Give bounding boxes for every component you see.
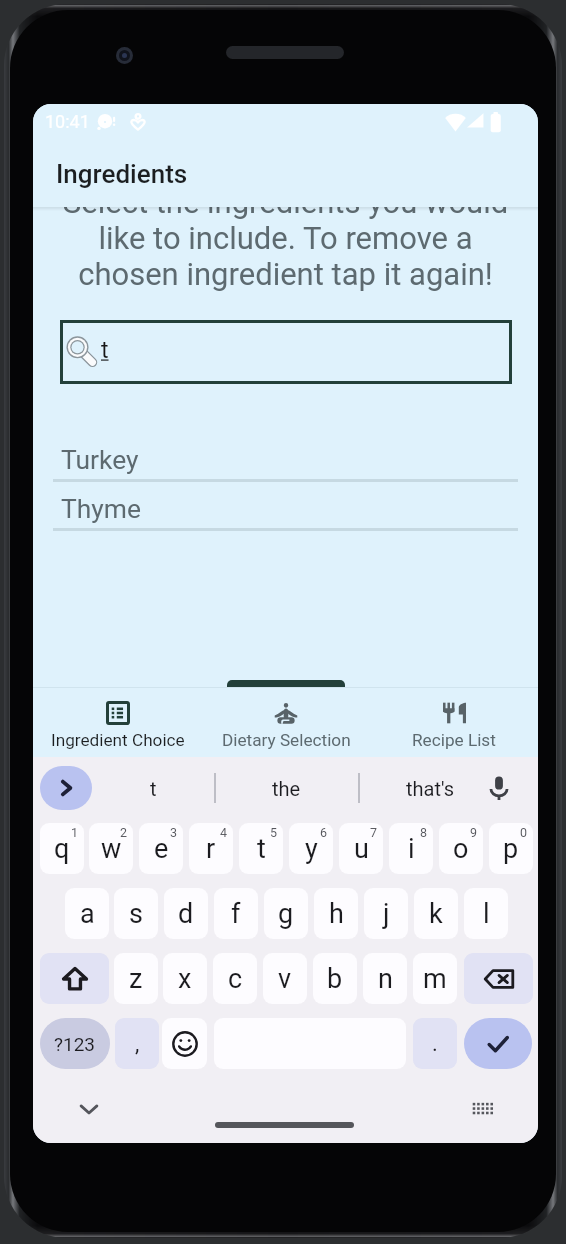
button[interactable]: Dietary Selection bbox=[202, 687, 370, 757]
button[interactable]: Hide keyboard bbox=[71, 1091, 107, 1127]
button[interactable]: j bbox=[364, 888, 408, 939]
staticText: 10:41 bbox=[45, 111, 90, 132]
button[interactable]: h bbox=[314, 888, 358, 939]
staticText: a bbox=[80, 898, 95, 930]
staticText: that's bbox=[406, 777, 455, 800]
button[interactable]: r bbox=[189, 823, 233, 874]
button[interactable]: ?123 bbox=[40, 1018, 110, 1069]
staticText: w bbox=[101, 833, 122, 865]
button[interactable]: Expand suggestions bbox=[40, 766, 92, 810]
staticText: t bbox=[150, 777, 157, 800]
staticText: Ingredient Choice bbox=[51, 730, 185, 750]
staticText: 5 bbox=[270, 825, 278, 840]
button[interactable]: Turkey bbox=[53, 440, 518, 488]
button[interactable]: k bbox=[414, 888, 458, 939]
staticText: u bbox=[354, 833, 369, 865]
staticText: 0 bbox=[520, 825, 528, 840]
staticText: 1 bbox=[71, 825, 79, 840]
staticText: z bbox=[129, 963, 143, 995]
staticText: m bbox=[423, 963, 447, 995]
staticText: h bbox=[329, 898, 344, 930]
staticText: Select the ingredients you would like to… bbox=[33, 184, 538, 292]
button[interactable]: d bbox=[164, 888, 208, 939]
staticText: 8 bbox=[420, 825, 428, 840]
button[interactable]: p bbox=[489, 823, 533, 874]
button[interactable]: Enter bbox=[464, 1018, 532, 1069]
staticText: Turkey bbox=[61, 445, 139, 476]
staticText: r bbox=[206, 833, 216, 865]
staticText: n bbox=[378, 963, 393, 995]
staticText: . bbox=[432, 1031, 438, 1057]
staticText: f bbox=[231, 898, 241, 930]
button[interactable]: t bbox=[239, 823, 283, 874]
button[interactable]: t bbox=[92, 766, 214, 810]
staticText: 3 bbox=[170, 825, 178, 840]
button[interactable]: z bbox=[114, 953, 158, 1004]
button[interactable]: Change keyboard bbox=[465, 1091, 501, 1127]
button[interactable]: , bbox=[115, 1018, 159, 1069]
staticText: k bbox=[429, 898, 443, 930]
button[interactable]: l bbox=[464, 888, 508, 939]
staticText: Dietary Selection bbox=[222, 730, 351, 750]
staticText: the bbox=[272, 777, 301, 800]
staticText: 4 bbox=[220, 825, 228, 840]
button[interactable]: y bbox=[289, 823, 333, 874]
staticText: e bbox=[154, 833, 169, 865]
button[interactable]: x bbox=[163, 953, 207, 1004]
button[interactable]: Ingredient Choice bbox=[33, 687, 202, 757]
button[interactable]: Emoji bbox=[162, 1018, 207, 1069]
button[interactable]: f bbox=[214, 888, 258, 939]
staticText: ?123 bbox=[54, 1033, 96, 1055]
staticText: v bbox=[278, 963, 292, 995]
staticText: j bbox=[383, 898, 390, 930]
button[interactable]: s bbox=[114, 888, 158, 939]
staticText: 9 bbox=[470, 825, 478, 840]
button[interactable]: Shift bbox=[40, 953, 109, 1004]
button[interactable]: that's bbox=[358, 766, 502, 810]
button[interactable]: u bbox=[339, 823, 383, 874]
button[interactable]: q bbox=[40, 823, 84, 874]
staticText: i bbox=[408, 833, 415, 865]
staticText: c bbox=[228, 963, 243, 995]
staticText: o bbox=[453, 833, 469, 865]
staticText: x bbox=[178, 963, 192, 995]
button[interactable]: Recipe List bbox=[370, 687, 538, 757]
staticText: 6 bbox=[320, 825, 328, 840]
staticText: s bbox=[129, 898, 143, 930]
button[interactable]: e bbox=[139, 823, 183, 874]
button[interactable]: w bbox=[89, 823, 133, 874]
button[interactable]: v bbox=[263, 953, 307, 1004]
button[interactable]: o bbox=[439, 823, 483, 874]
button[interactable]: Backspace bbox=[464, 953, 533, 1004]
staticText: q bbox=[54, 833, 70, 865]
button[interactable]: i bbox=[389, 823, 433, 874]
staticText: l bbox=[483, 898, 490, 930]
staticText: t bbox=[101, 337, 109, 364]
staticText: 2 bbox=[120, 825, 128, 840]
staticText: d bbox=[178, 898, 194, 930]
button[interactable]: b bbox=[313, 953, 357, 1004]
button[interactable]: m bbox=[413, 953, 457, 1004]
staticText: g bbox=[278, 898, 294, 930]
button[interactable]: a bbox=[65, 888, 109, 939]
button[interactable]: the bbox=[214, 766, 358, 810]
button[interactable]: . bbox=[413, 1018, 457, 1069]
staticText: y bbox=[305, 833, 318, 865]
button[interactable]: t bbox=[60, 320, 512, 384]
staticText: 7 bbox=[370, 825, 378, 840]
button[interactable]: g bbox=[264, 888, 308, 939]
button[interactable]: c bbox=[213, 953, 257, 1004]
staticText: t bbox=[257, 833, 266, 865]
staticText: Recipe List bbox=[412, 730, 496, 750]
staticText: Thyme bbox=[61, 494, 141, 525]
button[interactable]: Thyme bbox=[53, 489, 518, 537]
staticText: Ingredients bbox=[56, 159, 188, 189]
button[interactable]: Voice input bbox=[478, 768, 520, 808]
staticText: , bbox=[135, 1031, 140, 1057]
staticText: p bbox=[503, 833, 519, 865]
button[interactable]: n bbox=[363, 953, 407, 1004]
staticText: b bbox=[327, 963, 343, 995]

TRY IT:
Copy the records exactly, leaving out every picture.

WORKED SOLUTION:
Give bounding boxes for every component you see.
button[interactable]: Dietary Selection bbox=[202, 687, 370, 757]
button[interactable]: Hide keyboard bbox=[71, 1091, 107, 1127]
button[interactable]: j bbox=[364, 888, 408, 939]
staticText: 10:41 bbox=[45, 111, 90, 132]
button[interactable]: h bbox=[314, 888, 358, 939]
staticText: a bbox=[80, 898, 95, 930]
staticText: that's bbox=[406, 777, 455, 800]
button[interactable]: r bbox=[189, 823, 233, 874]
button[interactable]: ?123 bbox=[40, 1018, 110, 1069]
staticText: w bbox=[101, 833, 122, 865]
button[interactable]: Expand suggestions bbox=[40, 766, 92, 810]
staticText: t bbox=[150, 777, 157, 800]
staticText: Ingredient Choice bbox=[51, 730, 185, 750]
staticText: 5 bbox=[270, 825, 278, 840]
button[interactable]: Turkey bbox=[53, 440, 518, 488]
button[interactable]: k bbox=[414, 888, 458, 939]
staticText: u bbox=[354, 833, 369, 865]
staticText: 0 bbox=[520, 825, 528, 840]
staticText: 1 bbox=[71, 825, 79, 840]
staticText: z bbox=[129, 963, 143, 995]
staticText: m bbox=[423, 963, 447, 995]
staticText: h bbox=[329, 898, 344, 930]
staticText: Select the ingredients you would like to… bbox=[33, 184, 538, 292]
button[interactable]: d bbox=[164, 888, 208, 939]
staticText: 8 bbox=[420, 825, 428, 840]
button[interactable]: p bbox=[489, 823, 533, 874]
button[interactable]: Enter bbox=[464, 1018, 532, 1069]
staticText: Turkey bbox=[61, 445, 139, 476]
staticText: r bbox=[206, 833, 216, 865]
staticText: n bbox=[378, 963, 393, 995]
staticText: . bbox=[432, 1031, 438, 1057]
staticText: f bbox=[231, 898, 241, 930]
button[interactable]: t bbox=[239, 823, 283, 874]
button[interactable]: t bbox=[92, 766, 214, 810]
staticText: 3 bbox=[170, 825, 178, 840]
button[interactable]: z bbox=[114, 953, 158, 1004]
button[interactable]: Change keyboard bbox=[465, 1091, 501, 1127]
button[interactable]: , bbox=[115, 1018, 159, 1069]
staticText: k bbox=[429, 898, 443, 930]
button[interactable]: l bbox=[464, 888, 508, 939]
staticText: Dietary Selection bbox=[222, 730, 351, 750]
staticText: the bbox=[272, 777, 301, 800]
staticText: 4 bbox=[220, 825, 228, 840]
button[interactable]: y bbox=[289, 823, 333, 874]
staticText: e bbox=[154, 833, 169, 865]
button[interactable]: x bbox=[163, 953, 207, 1004]
button[interactable]: Ingredient Choice bbox=[33, 687, 202, 757]
button[interactable]: Emoji bbox=[162, 1018, 207, 1069]
button[interactable]: f bbox=[214, 888, 258, 939]
staticText: ?123 bbox=[54, 1033, 96, 1055]
staticText: v bbox=[278, 963, 292, 995]
staticText: j bbox=[383, 898, 390, 930]
button[interactable]: s bbox=[114, 888, 158, 939]
staticText: 9 bbox=[470, 825, 478, 840]
button[interactable]: Shift bbox=[40, 953, 109, 1004]
button[interactable]: that's bbox=[358, 766, 502, 810]
button[interactable]: u bbox=[339, 823, 383, 874]
button[interactable]: q bbox=[40, 823, 84, 874]
staticText: i bbox=[408, 833, 415, 865]
staticText: c bbox=[228, 963, 243, 995]
staticText: o bbox=[453, 833, 469, 865]
staticText: x bbox=[178, 963, 192, 995]
button[interactable]: Recipe List bbox=[370, 687, 538, 757]
staticText: 6 bbox=[320, 825, 328, 840]
staticText: s bbox=[129, 898, 143, 930]
button[interactable]: e bbox=[139, 823, 183, 874]
button[interactable]: w bbox=[89, 823, 133, 874]
button[interactable]: v bbox=[263, 953, 307, 1004]
button[interactable]: o bbox=[439, 823, 483, 874]
button[interactable]: Backspace bbox=[464, 953, 533, 1004]
staticText: q bbox=[54, 833, 70, 865]
button[interactable]: i bbox=[389, 823, 433, 874]
staticText: l bbox=[483, 898, 490, 930]
staticText: t bbox=[101, 337, 109, 364]
staticText: 2 bbox=[120, 825, 128, 840]
staticText: d bbox=[178, 898, 194, 930]
button[interactable]: b bbox=[313, 953, 357, 1004]
button[interactable]: m bbox=[413, 953, 457, 1004]
staticText: g bbox=[278, 898, 294, 930]
button[interactable]: a bbox=[65, 888, 109, 939]
button[interactable]: the bbox=[214, 766, 358, 810]
button[interactable]: . bbox=[413, 1018, 457, 1069]
staticText: y bbox=[305, 833, 318, 865]
button[interactable]: t bbox=[60, 320, 512, 384]
staticText: 7 bbox=[370, 825, 378, 840]
button[interactable]: g bbox=[264, 888, 308, 939]
button[interactable]: c bbox=[213, 953, 257, 1004]
staticText: t bbox=[257, 833, 266, 865]
staticText: Recipe List bbox=[412, 730, 496, 750]
staticText: Thyme bbox=[61, 494, 141, 525]
button[interactable]: Thyme bbox=[53, 489, 518, 537]
staticText: Ingredients bbox=[56, 159, 188, 189]
button[interactable]: Voice input bbox=[478, 768, 520, 808]
staticText: , bbox=[135, 1031, 140, 1057]
staticText: p bbox=[503, 833, 519, 865]
button[interactable]: n bbox=[363, 953, 407, 1004]
staticText: b bbox=[327, 963, 343, 995]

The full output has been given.